Strategies to minimize anthracycline-induced cardiotoxicity include limiting cumulative dose, using liposomal preparations, and administering dexrazoxane as a cardioprotectant.
This review outlines strategies for preventing, monitoring, and managing anthracycline-induced cardiotoxicity, emphasizing that established dysfunction is treated empirically like standard heart failure.

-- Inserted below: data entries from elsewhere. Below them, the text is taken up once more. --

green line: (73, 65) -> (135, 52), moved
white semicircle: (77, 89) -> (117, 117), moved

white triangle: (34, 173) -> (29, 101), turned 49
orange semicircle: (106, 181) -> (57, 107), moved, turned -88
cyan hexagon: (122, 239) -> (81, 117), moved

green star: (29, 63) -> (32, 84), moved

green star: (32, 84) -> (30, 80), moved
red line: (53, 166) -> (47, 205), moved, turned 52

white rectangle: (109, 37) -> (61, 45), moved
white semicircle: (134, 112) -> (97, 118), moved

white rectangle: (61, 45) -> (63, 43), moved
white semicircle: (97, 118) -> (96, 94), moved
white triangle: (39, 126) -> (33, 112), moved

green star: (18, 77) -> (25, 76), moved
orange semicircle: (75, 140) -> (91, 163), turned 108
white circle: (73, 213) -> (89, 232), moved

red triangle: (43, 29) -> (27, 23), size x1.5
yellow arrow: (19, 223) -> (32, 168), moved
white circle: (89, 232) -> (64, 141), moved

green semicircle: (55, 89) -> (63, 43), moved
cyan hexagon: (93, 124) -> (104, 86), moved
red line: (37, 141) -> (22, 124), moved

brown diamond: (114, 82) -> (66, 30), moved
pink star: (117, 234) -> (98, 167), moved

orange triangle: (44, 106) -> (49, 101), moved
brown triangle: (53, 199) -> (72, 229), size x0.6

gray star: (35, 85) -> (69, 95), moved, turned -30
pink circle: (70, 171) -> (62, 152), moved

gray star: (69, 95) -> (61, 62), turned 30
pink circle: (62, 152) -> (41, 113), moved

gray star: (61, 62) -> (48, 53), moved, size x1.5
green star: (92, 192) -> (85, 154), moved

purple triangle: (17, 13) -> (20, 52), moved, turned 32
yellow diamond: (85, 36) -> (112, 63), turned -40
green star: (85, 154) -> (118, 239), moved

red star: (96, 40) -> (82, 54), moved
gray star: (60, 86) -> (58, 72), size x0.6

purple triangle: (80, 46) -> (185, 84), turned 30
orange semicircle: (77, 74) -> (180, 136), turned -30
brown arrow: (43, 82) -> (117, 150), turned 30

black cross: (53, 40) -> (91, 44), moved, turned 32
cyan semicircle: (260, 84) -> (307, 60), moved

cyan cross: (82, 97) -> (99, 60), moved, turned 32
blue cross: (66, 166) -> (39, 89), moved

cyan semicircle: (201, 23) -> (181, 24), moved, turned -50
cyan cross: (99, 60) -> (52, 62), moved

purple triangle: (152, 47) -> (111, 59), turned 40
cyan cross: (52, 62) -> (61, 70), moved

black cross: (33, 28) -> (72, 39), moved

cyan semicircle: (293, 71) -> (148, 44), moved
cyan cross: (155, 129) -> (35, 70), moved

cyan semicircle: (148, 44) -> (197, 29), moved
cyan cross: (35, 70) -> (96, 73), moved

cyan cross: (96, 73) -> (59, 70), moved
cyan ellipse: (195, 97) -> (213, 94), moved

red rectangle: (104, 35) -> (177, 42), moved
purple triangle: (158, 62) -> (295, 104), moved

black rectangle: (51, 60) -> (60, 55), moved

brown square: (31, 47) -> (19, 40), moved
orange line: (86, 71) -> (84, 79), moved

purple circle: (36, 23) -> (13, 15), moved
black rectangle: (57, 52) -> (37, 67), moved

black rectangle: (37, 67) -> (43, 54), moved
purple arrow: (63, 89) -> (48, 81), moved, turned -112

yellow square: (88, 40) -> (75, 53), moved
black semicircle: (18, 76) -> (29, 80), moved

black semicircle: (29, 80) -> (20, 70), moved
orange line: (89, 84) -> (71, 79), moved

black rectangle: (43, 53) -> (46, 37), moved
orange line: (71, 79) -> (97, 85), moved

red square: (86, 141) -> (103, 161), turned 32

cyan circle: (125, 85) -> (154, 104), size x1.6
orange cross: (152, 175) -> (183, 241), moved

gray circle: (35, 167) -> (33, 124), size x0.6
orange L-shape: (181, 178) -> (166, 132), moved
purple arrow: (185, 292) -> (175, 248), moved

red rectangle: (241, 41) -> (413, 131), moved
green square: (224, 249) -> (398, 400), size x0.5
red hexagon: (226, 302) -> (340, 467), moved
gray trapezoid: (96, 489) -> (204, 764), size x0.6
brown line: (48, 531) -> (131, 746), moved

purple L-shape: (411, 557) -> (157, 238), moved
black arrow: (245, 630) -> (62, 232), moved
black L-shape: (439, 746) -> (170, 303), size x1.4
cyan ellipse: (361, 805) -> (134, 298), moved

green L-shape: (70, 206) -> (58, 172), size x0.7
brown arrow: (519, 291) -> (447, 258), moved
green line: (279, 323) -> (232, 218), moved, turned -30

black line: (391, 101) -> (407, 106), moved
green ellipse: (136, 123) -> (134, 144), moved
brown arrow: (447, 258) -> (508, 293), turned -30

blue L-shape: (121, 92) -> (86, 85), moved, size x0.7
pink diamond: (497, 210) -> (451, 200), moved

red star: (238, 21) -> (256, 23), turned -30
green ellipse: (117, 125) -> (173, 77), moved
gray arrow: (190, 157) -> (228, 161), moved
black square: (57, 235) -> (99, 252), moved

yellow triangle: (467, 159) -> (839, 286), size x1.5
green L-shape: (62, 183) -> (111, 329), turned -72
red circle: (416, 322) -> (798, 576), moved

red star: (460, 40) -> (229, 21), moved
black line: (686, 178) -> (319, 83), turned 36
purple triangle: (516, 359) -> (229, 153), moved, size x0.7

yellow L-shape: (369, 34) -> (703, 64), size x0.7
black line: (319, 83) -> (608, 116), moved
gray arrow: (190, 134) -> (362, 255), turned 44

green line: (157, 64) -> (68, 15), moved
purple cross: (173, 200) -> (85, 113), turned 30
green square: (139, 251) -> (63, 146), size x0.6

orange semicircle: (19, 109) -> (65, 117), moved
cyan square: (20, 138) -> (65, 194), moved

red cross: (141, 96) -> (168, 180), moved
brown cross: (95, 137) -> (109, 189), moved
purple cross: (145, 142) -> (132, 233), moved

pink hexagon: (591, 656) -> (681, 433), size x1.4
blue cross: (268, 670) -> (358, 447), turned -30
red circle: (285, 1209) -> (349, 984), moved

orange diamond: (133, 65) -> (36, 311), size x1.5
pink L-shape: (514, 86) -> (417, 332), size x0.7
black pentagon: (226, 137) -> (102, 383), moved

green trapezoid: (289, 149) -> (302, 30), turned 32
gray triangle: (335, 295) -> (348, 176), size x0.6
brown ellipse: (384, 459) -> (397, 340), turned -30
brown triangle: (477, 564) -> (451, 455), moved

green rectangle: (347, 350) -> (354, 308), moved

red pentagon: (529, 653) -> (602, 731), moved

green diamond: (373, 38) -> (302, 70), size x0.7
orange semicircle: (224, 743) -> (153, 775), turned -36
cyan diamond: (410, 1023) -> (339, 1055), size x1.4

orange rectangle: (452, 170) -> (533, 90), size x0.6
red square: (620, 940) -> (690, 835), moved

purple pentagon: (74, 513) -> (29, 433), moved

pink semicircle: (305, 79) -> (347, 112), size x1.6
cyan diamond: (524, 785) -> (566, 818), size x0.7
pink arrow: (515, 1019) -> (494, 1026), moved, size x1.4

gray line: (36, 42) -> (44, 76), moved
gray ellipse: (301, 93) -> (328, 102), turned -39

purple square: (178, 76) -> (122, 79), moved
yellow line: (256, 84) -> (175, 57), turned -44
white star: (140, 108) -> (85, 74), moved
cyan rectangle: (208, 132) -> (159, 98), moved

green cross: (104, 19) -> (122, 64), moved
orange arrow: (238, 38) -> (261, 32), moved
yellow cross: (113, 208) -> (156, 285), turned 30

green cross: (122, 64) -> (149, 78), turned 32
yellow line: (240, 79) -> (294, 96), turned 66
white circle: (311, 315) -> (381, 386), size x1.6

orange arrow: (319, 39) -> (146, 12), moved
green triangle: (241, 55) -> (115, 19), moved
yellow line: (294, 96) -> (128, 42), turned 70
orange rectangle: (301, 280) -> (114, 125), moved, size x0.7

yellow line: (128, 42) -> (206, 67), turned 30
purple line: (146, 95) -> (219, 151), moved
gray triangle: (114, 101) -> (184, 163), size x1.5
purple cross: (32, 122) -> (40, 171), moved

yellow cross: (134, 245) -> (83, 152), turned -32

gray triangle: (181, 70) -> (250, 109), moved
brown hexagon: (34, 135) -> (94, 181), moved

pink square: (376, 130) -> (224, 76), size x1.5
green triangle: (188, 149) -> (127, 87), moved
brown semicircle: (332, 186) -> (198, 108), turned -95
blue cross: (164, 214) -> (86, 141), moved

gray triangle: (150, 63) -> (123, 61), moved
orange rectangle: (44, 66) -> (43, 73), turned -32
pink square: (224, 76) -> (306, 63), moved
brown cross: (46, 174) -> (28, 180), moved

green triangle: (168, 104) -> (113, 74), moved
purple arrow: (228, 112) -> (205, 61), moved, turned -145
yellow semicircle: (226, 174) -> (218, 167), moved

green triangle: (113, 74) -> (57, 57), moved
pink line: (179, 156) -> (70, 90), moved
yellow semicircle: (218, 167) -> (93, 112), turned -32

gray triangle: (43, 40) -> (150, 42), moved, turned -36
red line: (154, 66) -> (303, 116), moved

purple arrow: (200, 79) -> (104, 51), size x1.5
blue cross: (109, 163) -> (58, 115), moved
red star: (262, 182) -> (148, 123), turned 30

Although effective anti-neoplastic agents, anthracyclines are limited by their well recognized and pervasive cardiotoxic effects. The incidence of late progressive cardiovascular disease in long-term survivors of cancer is established and may contribute to heart failure and death. To maximize the benefits of these drugs, a high-risk population has been identified and new strategies have been investigated to minimize toxic effects, including limiting the cumulative dose, controlling the rate of administration and using liposomal preparations and novel anthracycline analogues. Dexrazoxane also shows promise as a cardioprotectant during treatment. This paper reviews these strategies, as well as medications used to manage anthracycline-induced cardiotoxicity, and functional and biochemical means of monitoring cardiotoxicity, including echocardiography, radionuclide scans and biomarker analysis. The treatment of adult cancer survivors who have had anthracycline-related cardiotoxicity has not been systematically studied. Empirically, anthracycline-associated cardiac dysfunction is treated very similarly to other forms of heart failure. These treatments include avoiding additional cardiotoxic regimens, controlling hypertension, lifestyle changes, medications and heart transplantation.
Barry et al. (Tue,) conducted a review in Anthracycline-induced cardiotoxicity. Cardioprotective strategies and management was evaluated. Strategies to minimize anthracycline-induced cardiotoxicity include limiting cumulative dose, using liposomal preparations, and administering dexrazoxane as a cardioprotectant.